Department of Biological Sciences, National University of Singapore, Singapore, Singapore.
Cancer and Stem Cell Biology, and Centre for Computational Biology, Duke-NUS Medical School, Singapore, Singapore.
BMC Genomics. 2022 Jul 20;23(Suppl 1):525. doi: 10.1186/s12864-022-08565-x.
The transforming growth factor beta-1 (TGF β-1) cytokine exerts both pro-tumor and anti-tumor effects in carcinogenesis. An increasing body of literature suggests that TGF β-1 signaling outcome is partially dependent on the regulatory targets of downstream receptor-regulated Smad (R-Smad) proteins Smad2 and Smad3. However, the lack of Smad-specific antibodies for ChIP-seq hinders convenient identification of Smad-specific binding sites.
In this study, we use localization and affinity purification (LAP) tags to identify Smad-specific binding sites in a cancer cell line. Using ChIP-seq data obtained from LAP-tagged Smad proteins, we develop a convolutional neural network with long-short term memory (CNN-LSTM) as a deep learning approach to classify a pool of Smad-bound sites as being Smad2- or Smad3-bound. Our data showed that this approach is able to accurately classify Smad2- versus Smad3-bound sites. We use our model to dissect the role of each R-Smad in the progression of breast cancer using a previously published dataset.
Our results suggests that deep learning approaches can be used to dissect binding site specificity of closely related transcription factors.

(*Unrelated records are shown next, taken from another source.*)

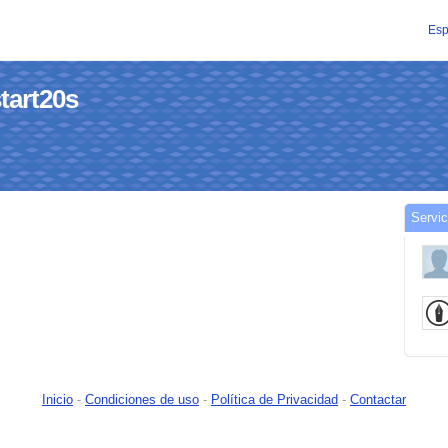
Esp
start20s
Servic
Inicio
-
Condiciones de uso
-
Política de Privacidad
-
Contactar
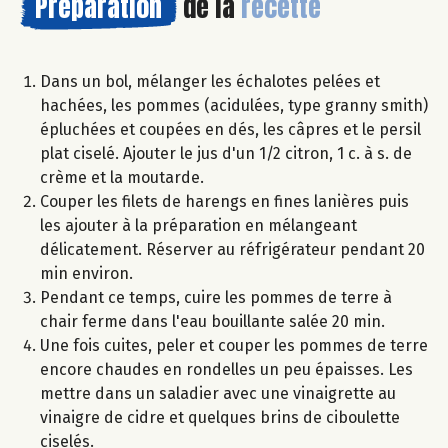
Préparation
de la
recette
Dans un bol, mélanger les échalotes pelées et
hachées, les pommes (acidulées, type granny smith)
épluchées et coupées en dés, les câpres et le persil
plat ciselé. Ajouter le jus d'un 1/2 citron, 1 c. à s. de
crème et la moutarde.
Couper les filets de harengs en fines lanières puis
les ajouter à la préparation en mélangeant
délicatement. Réserver au réfrigérateur pendant 20
min environ.
Pendant ce temps, cuire les pommes de terre à
chair ferme dans l'eau bouillante salée 20 min.
Une fois cuites, peler et couper les pommes de terre
encore chaudes en rondelles un peu épaisses. Les
mettre dans un saladier avec une vinaigrette au
vinaigre de cidre et quelques brins de ciboulette
ciselés.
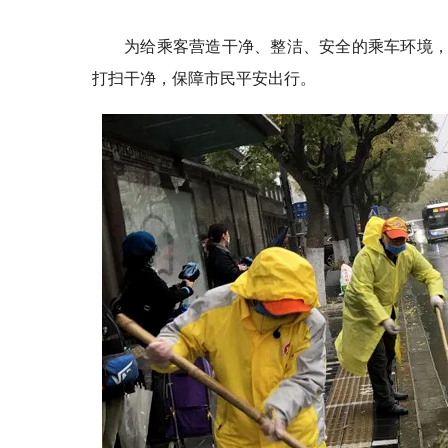
为给乘客营造干净、整洁、安全的乘车环境，文
打扫干净，保障市民平安出行。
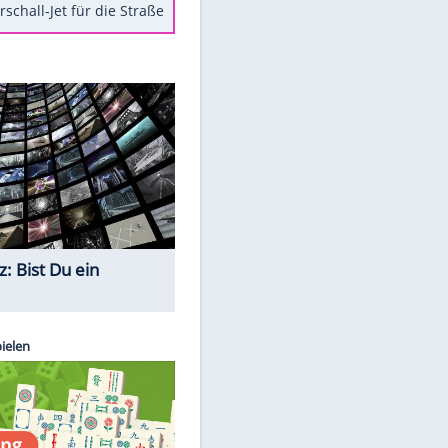
Berger im Wandel der Zeit
Todsünden im Restaurant
Die teuersten Neuzugänge der
BVB-Geschichte
Die gruseligsten Ort der Welt
Daten zwischen Windows und
Android austauschen
Ein Hyperschall-Jet für die Straße
Quiz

转化生长因子 β-1(TGFβ-1)细胞因子在癌变过程中既具有促肿瘤作用,也具有抗肿瘤作用。越来越多的文献表明,TGFβ-1 信号转导的结果部分取决于下游受体调节的 Smad(R-Smad)蛋白 Smad2 和 Smad3 的调节靶标。然而,缺乏用于 ChIP-seq 的 Smad 特异性抗体阻碍了对 Smad 特异性结合位点的方便鉴定。
在这项研究中,我们使用定位和亲和纯化 (LAP) 标签来鉴定癌细胞系中的 Smad 特异性结合位点。使用从 LAP 标记的 Smad 蛋白获得的 ChIP-seq 数据,我们开发了一个具有长短期记忆 (CNN-LSTM) 的卷积神经网络,作为一种深度学习方法,将一组 Smad 结合位点分类为 Smad2 或 Smad3 结合。我们的数据表明,该方法能够准确地对 Smad2 与 Smad3 结合位点进行分类。我们使用该模型使用先前发表的数据集来剖析每个 R-Smad 在乳腺癌进展中的作用。
我们的结果表明,深度学习方法可用于剖析密切相关的转录因子的结合位点特异性。